M.A., University of Cambridge
Biophysical Characterization of Structure and Dynamics of Nuclear Pore Complex Components
presented by Sanford M. Simon (on behalf of Günter Blobel)

Martin was born in Germany, received his undergraduate education at the University of Marburg, Germany, and then obtained a master’s degree from Cambridge University, United Kingdom.

Martin entered the Rockefeller graduate program in 2003 with an exceptionally wide interest in the biological sciences that had been well nurtured by a remarkably broad exposure to the practice and thinking in several fields of biology. While he was a graduate student in our laboratory, he published two single-author papers in fields that were not principal to his thesis work. Attesting to his exceptional talent for rapid acquisition of expertise in a field new for him, he managed to complete the main body of his thesis work in little more than a year! Using electron microscopical analyses and single particle image reconstruction methods, he described the three-dimensional structure of a heptameric membrane coating module that is part of the outer layer of the huge nuclear pore complex.
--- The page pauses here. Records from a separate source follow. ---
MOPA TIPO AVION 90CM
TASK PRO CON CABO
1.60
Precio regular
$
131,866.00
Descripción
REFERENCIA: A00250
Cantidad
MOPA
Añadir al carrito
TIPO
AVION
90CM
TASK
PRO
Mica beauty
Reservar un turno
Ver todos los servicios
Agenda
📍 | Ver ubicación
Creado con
He succeeded in fitting in structures of those members of the heptamer that had so far been determined at atomic resolutions. This work was recently published in Nature Structural and Molecular Biology.
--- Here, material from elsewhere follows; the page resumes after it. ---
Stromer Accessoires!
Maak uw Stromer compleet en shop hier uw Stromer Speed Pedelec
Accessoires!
In addition to his many laboratory projects, he founded and organized the Yeast Club at Rockefeller. This forum serves to promote scientific exchange between students, postdocs and invited speakers. Moreover, he volunteers with New York Cares and the Science Room of the Harlem Children’s Zone Literacy Workshop.  In 2006, he received the prestigious David Rockefeller Fellowship.

Martin is going to stay in the laboratory to follow some promising lines of research that he pursued here and that are relevant to his thesis work and then will move on to his postdoctoral training at the University of California, San Francisco.